Developer.TACC.cloud

Developer documentation for Agave, Abaco, and other TACC APIs

Job Lifecycle Management

Agave handles all of the end-to-end details involved with managing a job lifecycle for you. This can seem like black magic at times, so here we detail the overall lifecycle process every job goes through.

  1. Job request is made, validated, and saved.
  2. Job is queued up for execution. Job stays in a pending state until there are resources to run the job. This means that the target execution system is online, the storage system with the app assets is online, and neither the user nor the system are over quota. a) Resource do not become available with 7 days, the job is killed. b) Resources are available, the job moves on.
  3. When resources are available to run the job on the execution system, a work directory is created on the execution system.

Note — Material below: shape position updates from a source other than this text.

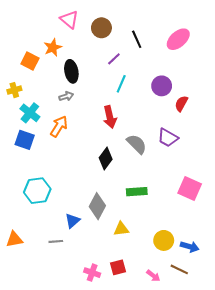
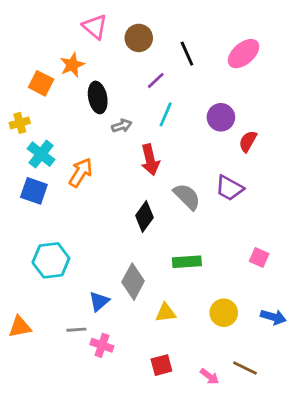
gray arrow: (66, 96) -> (122, 126), moved
pink square: (190, 189) -> (259, 257), size x0.6
yellow circle: (164, 240) -> (224, 313), moved
blue arrow: (190, 247) -> (273, 317), moved
pink cross: (92, 273) -> (102, 345), moved

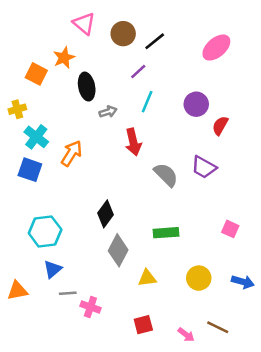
black line: (187, 54) -> (155, 41), moved, turned 75
black diamond: (144, 216) -> (106, 214), moved
blue triangle: (99, 301) -> (53, 269), moved

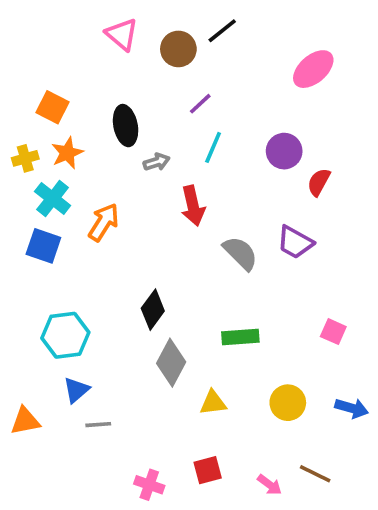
black line: (155, 41) -> (222, 31), moved
orange star: (64, 58) -> (67, 153), moved
pink cross: (90, 307) -> (149, 485), moved

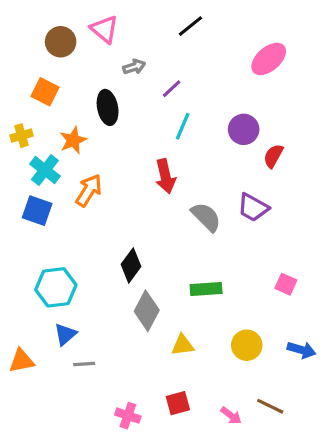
brown circle: (178, 49) -> (61, 42), moved
orange star: (67, 153) -> (73, 140), moved
gray arrow: (157, 162) -> (134, 67), moved

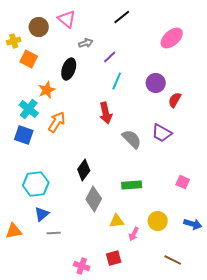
black ellipse: (108, 107) -> (69, 69), turned 30
yellow cross: (22, 136) -> (14, 41), moved
pink arrow: (231, 416) -> (134, 234), moved, turned 80

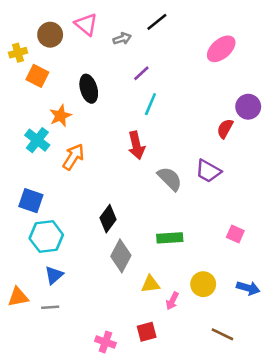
gray arrow: (86, 43) -> (122, 39), moved
black ellipse: (69, 69) -> (89, 89), turned -35
purple circle: (156, 83) -> (248, 107), moved
blue square: (24, 135) -> (31, 201), moved
gray line: (54, 233) -> (50, 307), moved

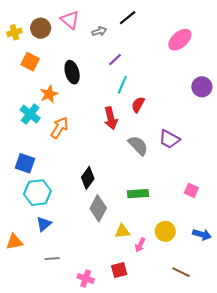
yellow cross: (18, 53) -> (14, 32), moved
red semicircle: (225, 129) -> (138, 105), moved
gray line: (50, 307) -> (52, 259), moved

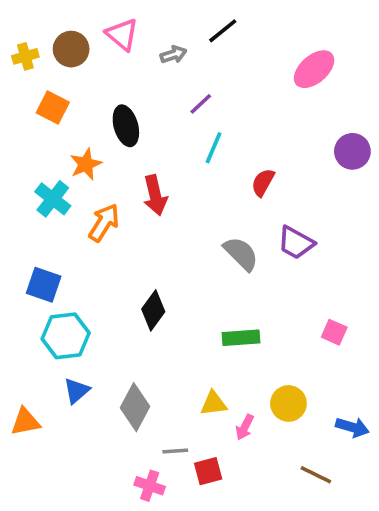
red semicircle: (138, 105) -> (263, 182), moved
red arrow: (111, 118) -> (155, 195), moved
gray diamond: (98, 208) -> (135, 407), moved
blue arrow: (202, 234) -> (352, 427), moved
gray line: (52, 259) -> (175, 451), moved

The job work directory is created based on the following logic:
if (executionSystem.scratchDir exists) 
then
    $jobDir = executionSystem.scratchDir
else if (executionSystem.workDir exists)
then
    $jobDir = system.workDir  
else 
    $jobDir = system.storage.homeDir
endif

$jobDir = $jobDir + "/" + job.owner + "/job-" + job.uuid
  1. The job inputs are staged to the job work directory, job status is updated to "INPUTS_STAGING" a) All inputs succeed and the job is updated to "STAGED" b) One or more inputs fail to transfer. Job status is set back to "PENDING" and staging will be attempted up to 2 more times. c. User does not have permission to access one or more inputs. The job is set to "FAILED" and exists.
  2. The job again waits until the resources are available to run the job. Usually this is immediately after the inputs finish staging. a) Resource do not become available with 7 days, the job is killed. b) Resources are available, the job moves on.
  3. The app deploymentPath is copied from the app.deploymentSystem to a temp dir on the API server. The jobs API then processes the app.deploymentDir + "/" + app.templatePath file to create the .ipcexe file. The process goes as follows:
    1. Script headers are written. This includes scheduler directives if a batch system, shbang if a forked app.
    2. Additional executionSystem[job.batchQueue].customDirectives are written
    3. "RUNNING" callback written
    4. Module commands are written
    5. executionSystem.environment is written
    6. wrapper script is filtered
      1. blacklisted commands are removed
      2. app parameter template variables are resolved against job parameter values.
      3. app input template variables are resolved against job input values
      4. blacklisted commands are removed again
    7. "CLEANING_UP" callback written
    8. All template macros are resolved.
    9. job.name.slugify + ".ipcexe" file written to temp directory
  4. App assets with wrapper template are copied to remote job work directory.
  5. Directory listing of job work directory is written to a .agave.archive manifest file in the remote job work directory.
  6. Command line is generated to invoke the *.ipcexe file by the appropriate method for the execution system.
  7. Command line is run on the remote system. a. The command succeeds and the scheduler/process/job id is captured and stored with the job record. b. The command fails, return the job to "STAGED" status and try up to 2 more times.
  8. Job is updated to "QUEUED"
  9. Job waits for a "RUNNING" callback and adds a background process to monitor the job in case the callback never comes.
  10. Callback checks the job status according the the following schedule:
* every 30 seconds for the first 5 minutes
* every minute for the next 30 minutes
* every 5 minutes for the next hour
* every 15 minutes for the next 12 hours
* every 30 minutes for the next 24 hours
* every hour for the next 14 days 
  1. Job either calls back with a "CLEANING_UP" status update or the monitoring process discovers the job no longer exists on the remote system.

  2. If job.archive is true, send job to archiving queue to stage outputs to job.archiveSystem
    1. Resource do not become available with 7 days, the job is killed.
    2. Resources are available, the job moves on.
      1. Read the .agave.archive manifest file from the job work directory
      2. Begin a breadth first directory traversal of the job work directory
      3. If a file/folder is not in the .agave.archive manifest, copy it to the job.archivePath on the job.archiveSystem
      4. Delete the job work directory
  3. Update job status to "FINISHED"